Precisemos mejor la idea; no diremos que la madre es Dios, pero podemos afirmar que es el reflejo más puro de la bondad divina en el hogar y en el mundo.
La madre refleja a Dios y por eso el amor y la gratitud que le tributamos se eleva a la altura de un culto. La madre es reflejo de Dios y por eso es el único objeto insustituible de nuestros afectos; la indiferencia, la ingratitud, la traición, hacen cambiar los personajes de los afectos humanos; pero hay un personaje insustituible, irremplazable, inmutable: la madre es única y nunca pasa.
La madre se parece a Dios también en lo indefinible de su ser; no hay palabra en ningún lenguaje que exprese en toda su plenitud esa mutua corriente de afectos entre la madre y los hijos; es tan indefinible lo que significa tener una madre, que nadie sería capaz de hacer comprender un huérfano lo que le falta. Y es porque la madre se siente, se vive, pero es imposible definirla. Victor Hugo, que tenía muchas cuerdas en su lira, no supo decir de la madre más que esta expresión al querer definir a la madre: ¿Mi madre…era mi madre!».
Sin embargo tratemos de acercarnos a la madre para exaltarla más que para definirla. Entablemos con respeto una triple analogía de la Madre con Dios. Pues si ella es el dulce reflejo de la bondad divina debe parecerse mucho a Dios sobre todo en estos tres rasgos:
1.- Es dadora de vida
2.- Es formadora irremplazable de almas
3.- Es milagro de incansable fidelidad
1.- Dadora de vida
Dios y la madre, pueden llamarse así,: dadores de vida, Dios quiere la vida.

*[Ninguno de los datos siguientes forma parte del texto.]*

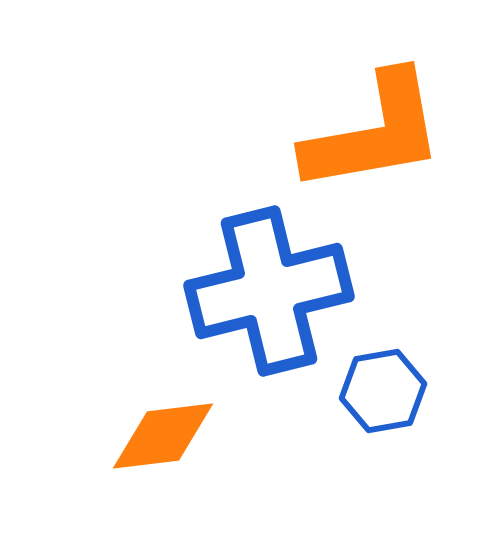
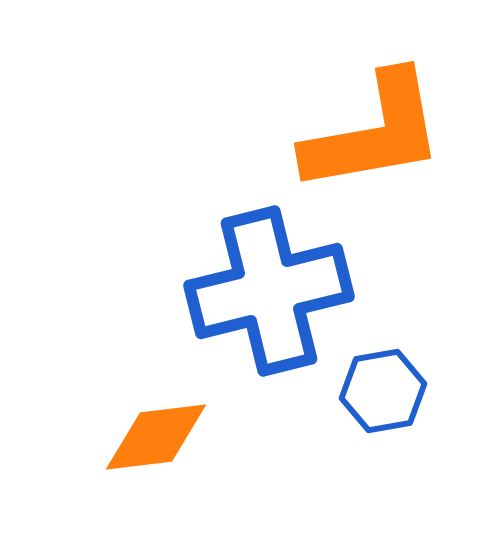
orange diamond: moved 7 px left, 1 px down
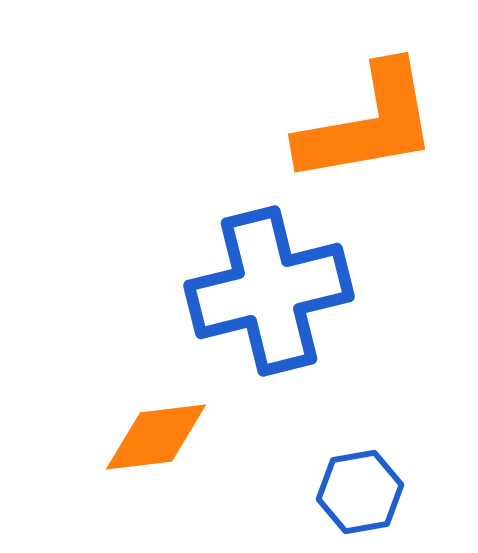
orange L-shape: moved 6 px left, 9 px up
blue hexagon: moved 23 px left, 101 px down
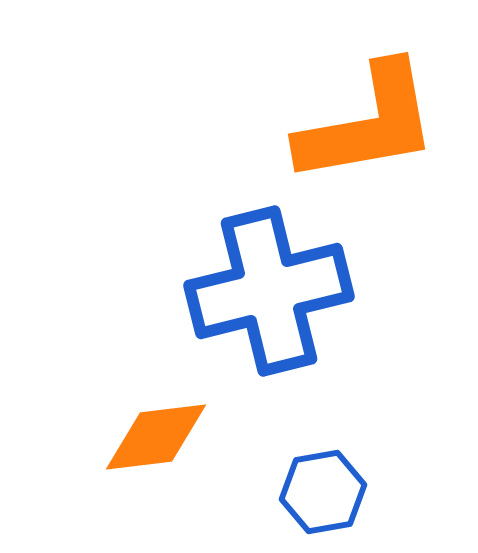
blue hexagon: moved 37 px left
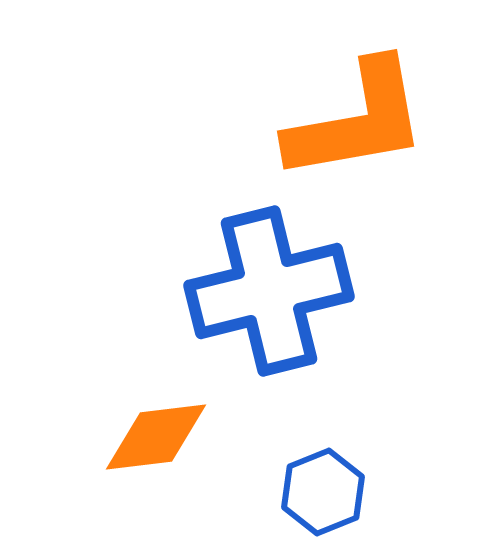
orange L-shape: moved 11 px left, 3 px up
blue hexagon: rotated 12 degrees counterclockwise
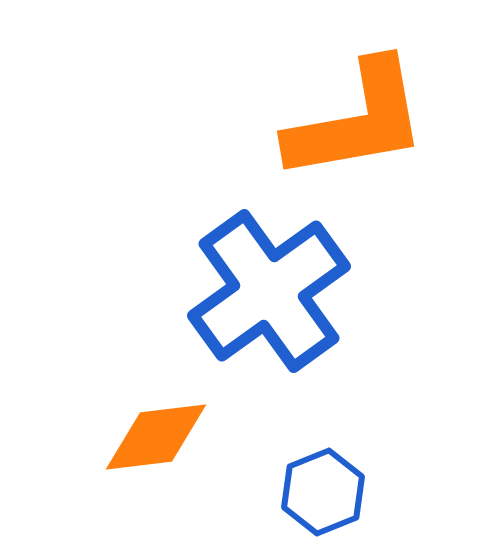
blue cross: rotated 22 degrees counterclockwise
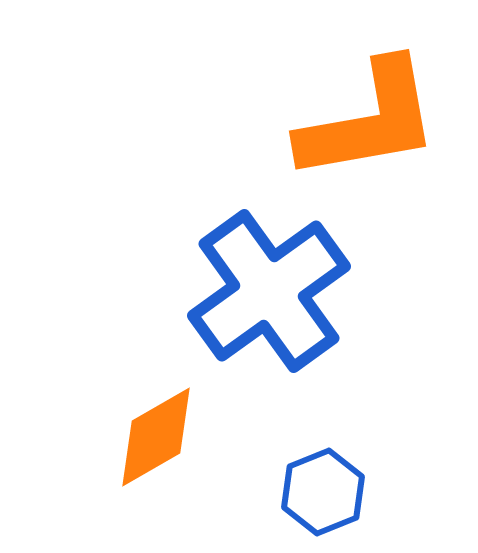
orange L-shape: moved 12 px right
orange diamond: rotated 23 degrees counterclockwise
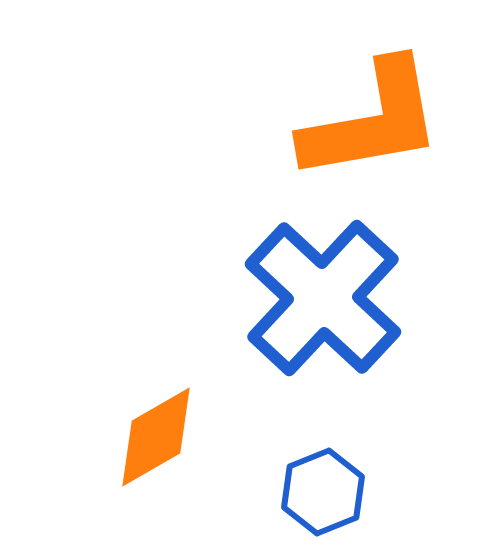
orange L-shape: moved 3 px right
blue cross: moved 54 px right, 7 px down; rotated 11 degrees counterclockwise
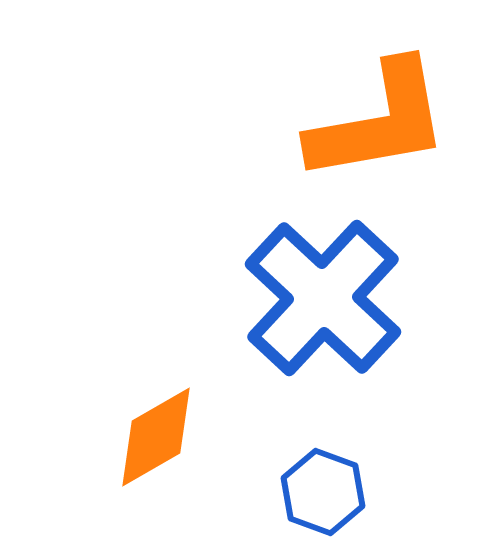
orange L-shape: moved 7 px right, 1 px down
blue hexagon: rotated 18 degrees counterclockwise
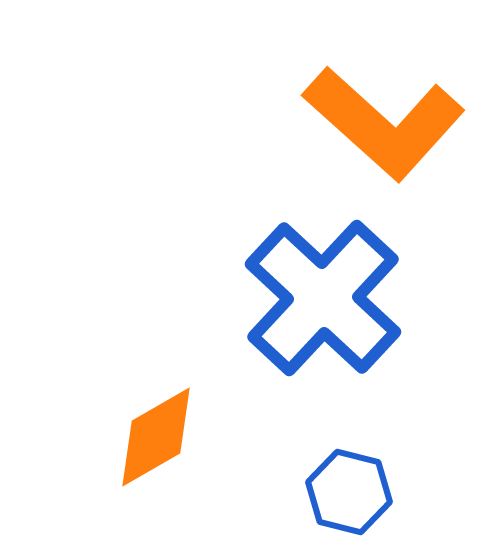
orange L-shape: moved 5 px right, 1 px down; rotated 52 degrees clockwise
blue hexagon: moved 26 px right; rotated 6 degrees counterclockwise
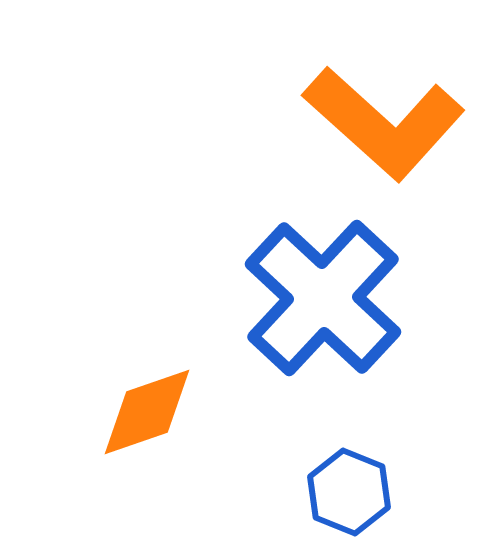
orange diamond: moved 9 px left, 25 px up; rotated 11 degrees clockwise
blue hexagon: rotated 8 degrees clockwise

Como Dios es amor, se complace en dar la vida. Engendra la vida eternamente dentro de su misterioso ser trinitario: el Padre engendra al Hijo por inteligencia, y el Espíritu Santo procede por amor del padre y el Hijo. También Dios sale de sí mismo para difundir por creación la vida perpetuamente en el universo. Toda la creación da testimonio del fecundo deseo de Dios por dar la vida.
Pero, sublime honor de la madre, cuando Dios quiere crear la vida humana necesite el «si» así como quiso necesitar el «si de la Virgen para revestir a su propio Hijo de vida humana. Aparece así la maternidad como una elevación de la mujer a participar con el Creador en la conservación de la vida humana.

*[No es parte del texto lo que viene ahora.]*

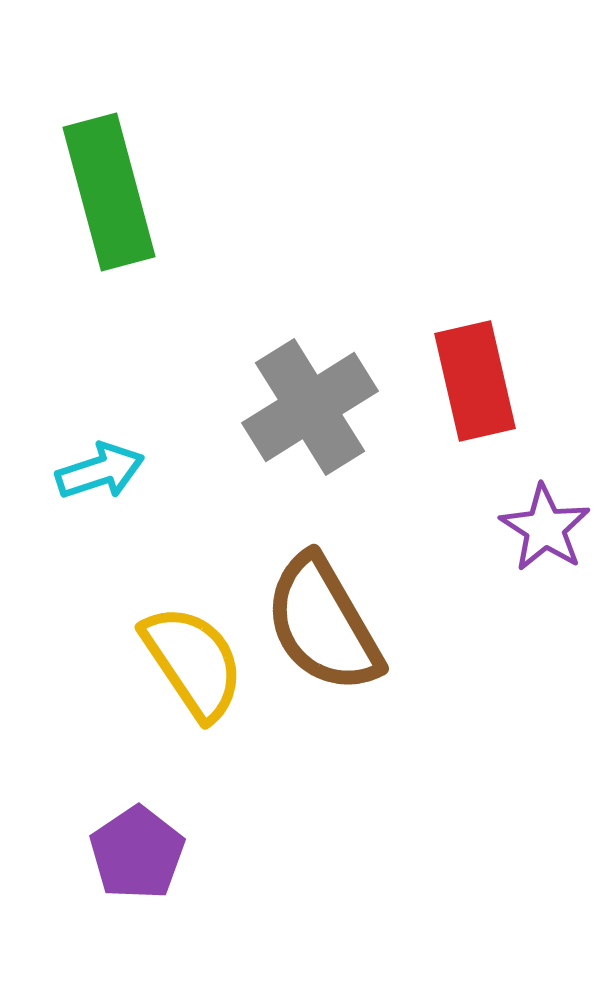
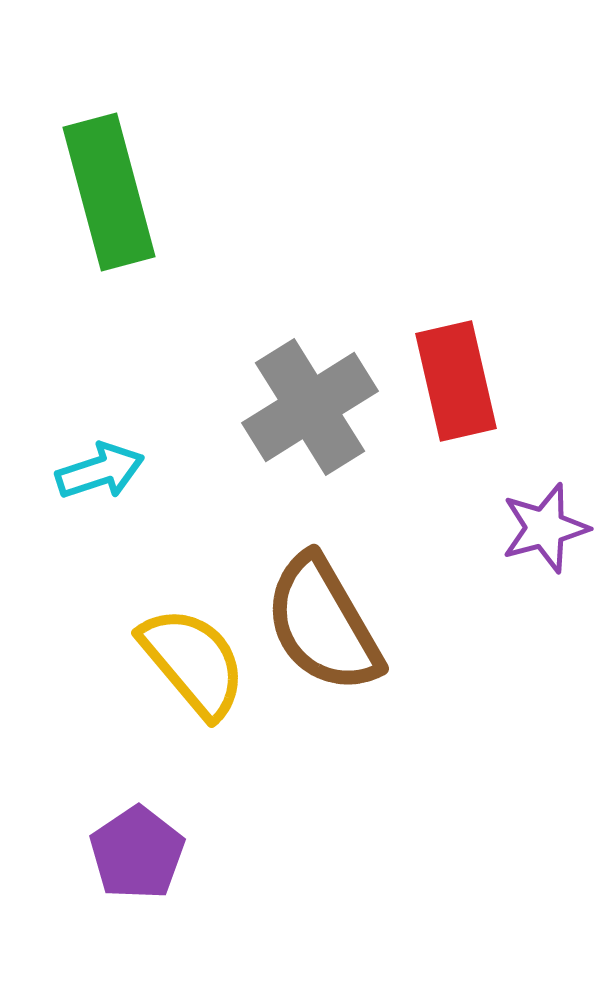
red rectangle: moved 19 px left
purple star: rotated 24 degrees clockwise
yellow semicircle: rotated 6 degrees counterclockwise
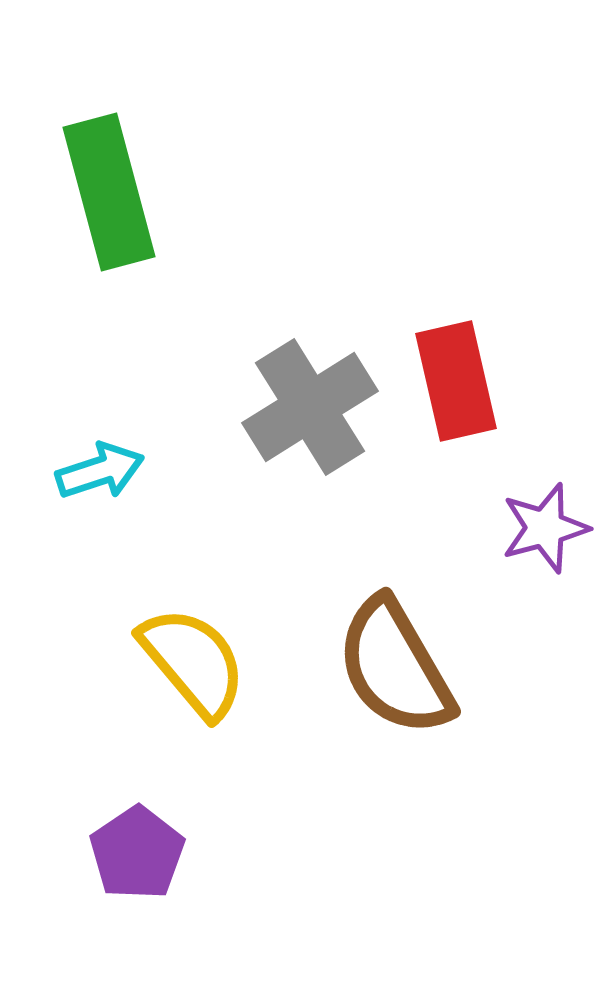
brown semicircle: moved 72 px right, 43 px down
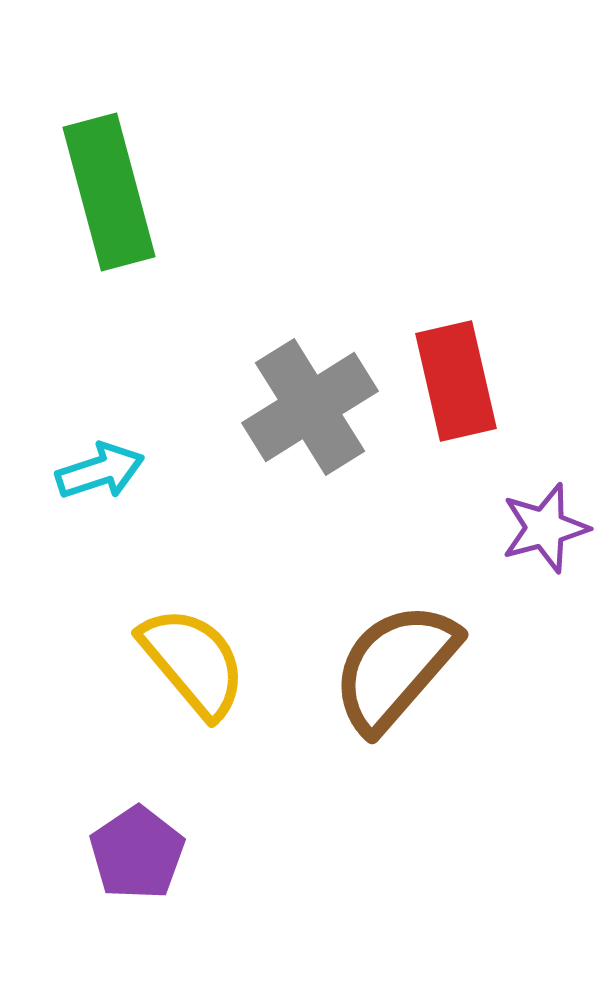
brown semicircle: rotated 71 degrees clockwise
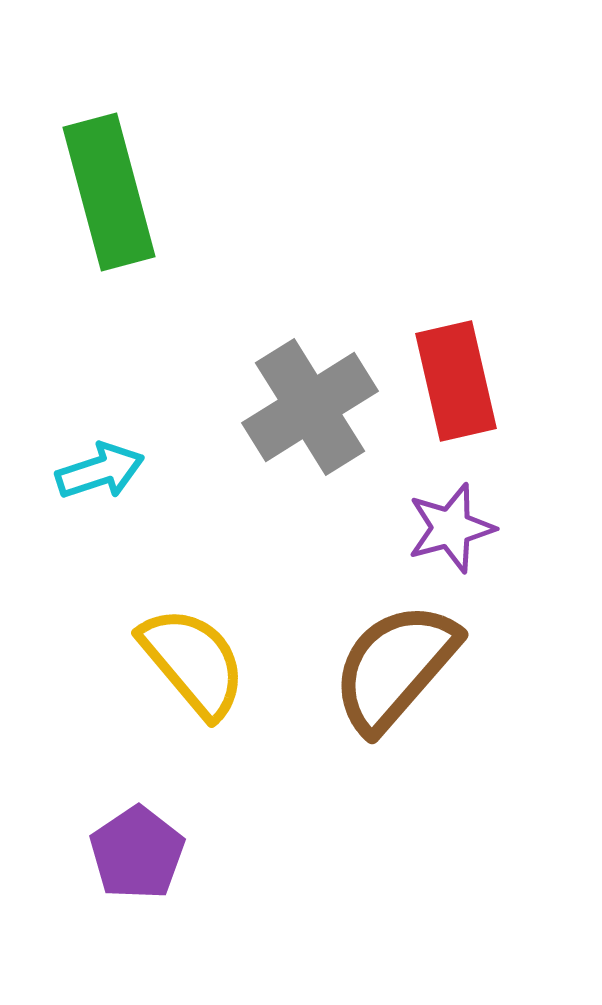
purple star: moved 94 px left
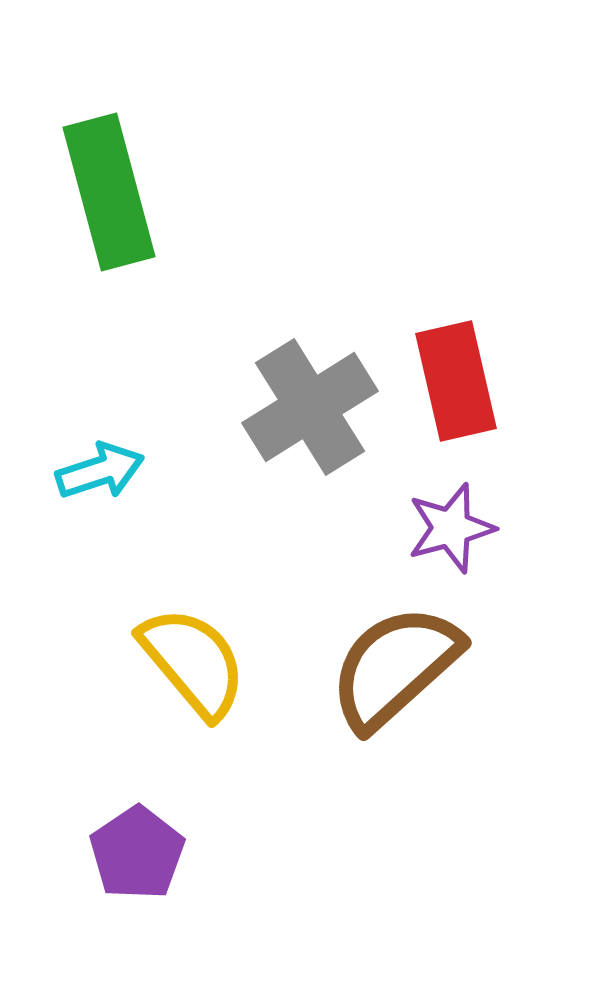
brown semicircle: rotated 7 degrees clockwise
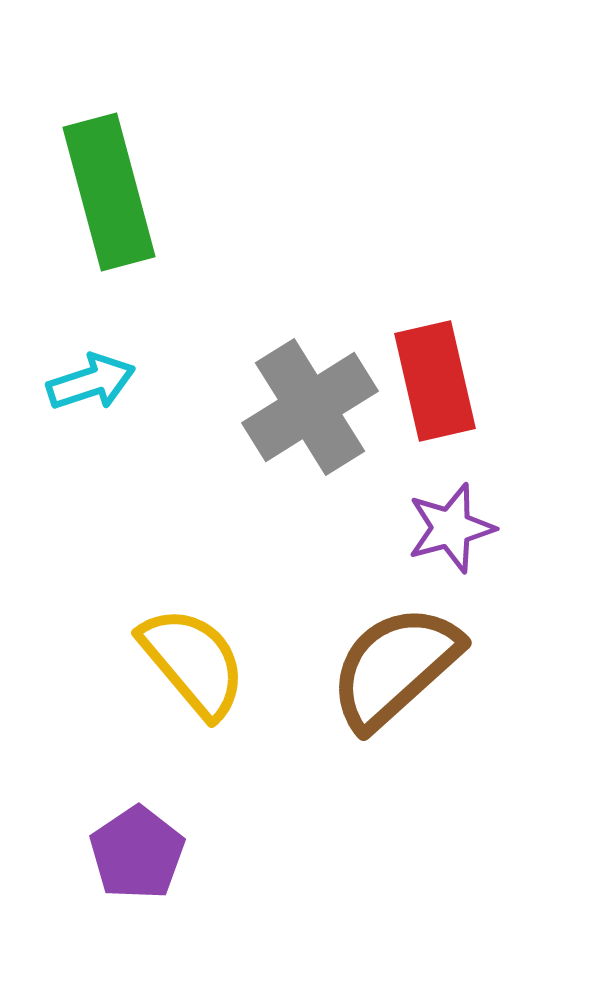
red rectangle: moved 21 px left
cyan arrow: moved 9 px left, 89 px up
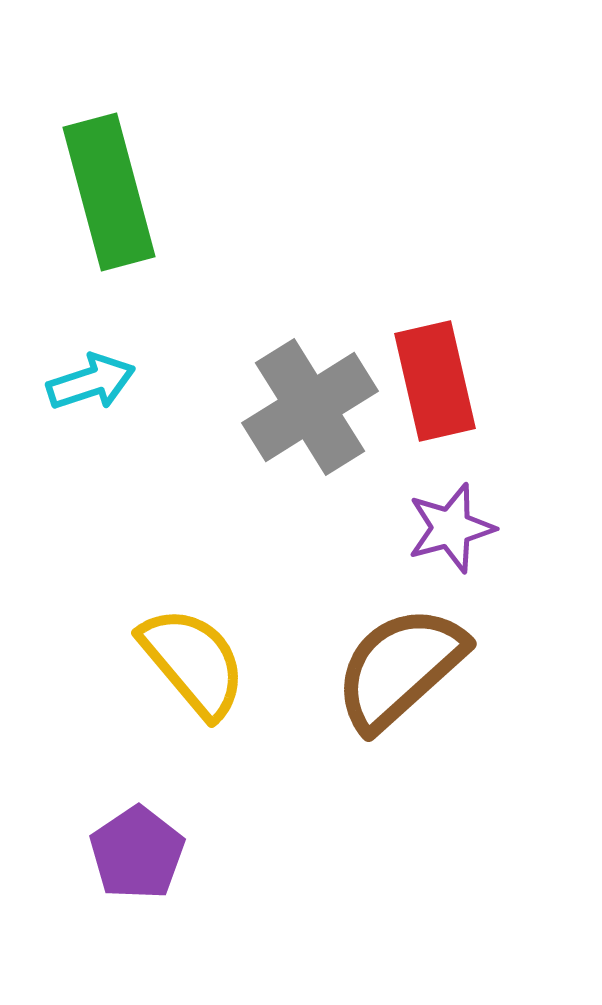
brown semicircle: moved 5 px right, 1 px down
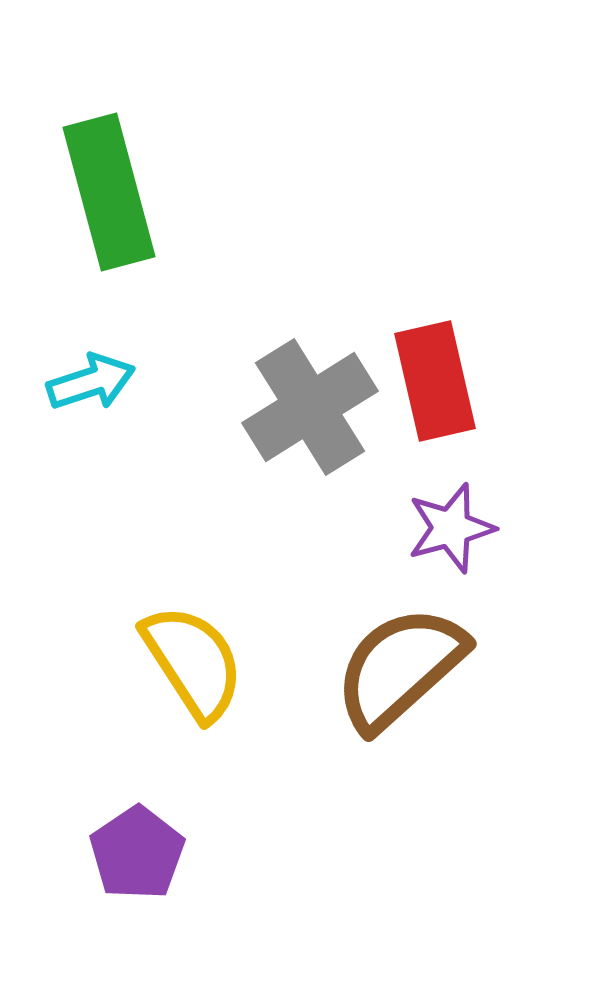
yellow semicircle: rotated 7 degrees clockwise
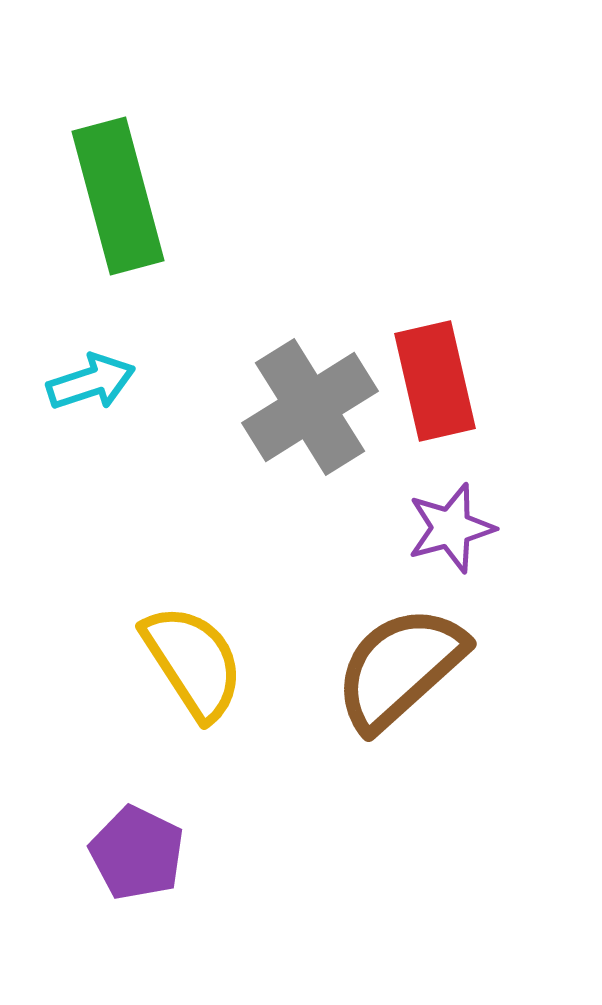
green rectangle: moved 9 px right, 4 px down
purple pentagon: rotated 12 degrees counterclockwise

Honor a las mujeres que han comprendido esta sublime misión de fecundidad! Honor a las entrañas que triunfan sobre las intimidaciones cobardes y los placeres egoístas de la carne y los caprichos homicidas que estropean los proyectos del Creador!.
Dios se ofende con esos pecados y las naciones se pierden por esos egoísmos! Honor a las mujeres que, como Dios, quieren la vida y miran en sus hijos numerosos que pueblan sus hogares, las más bellas joyas que las adornan! Como aquella sublime madre de los Gracos, que mientras otras matronas del imperio romano ostentaban la vanidad de sus adornos, se presentó con sus hijos diciendo: Estas son mis joyas!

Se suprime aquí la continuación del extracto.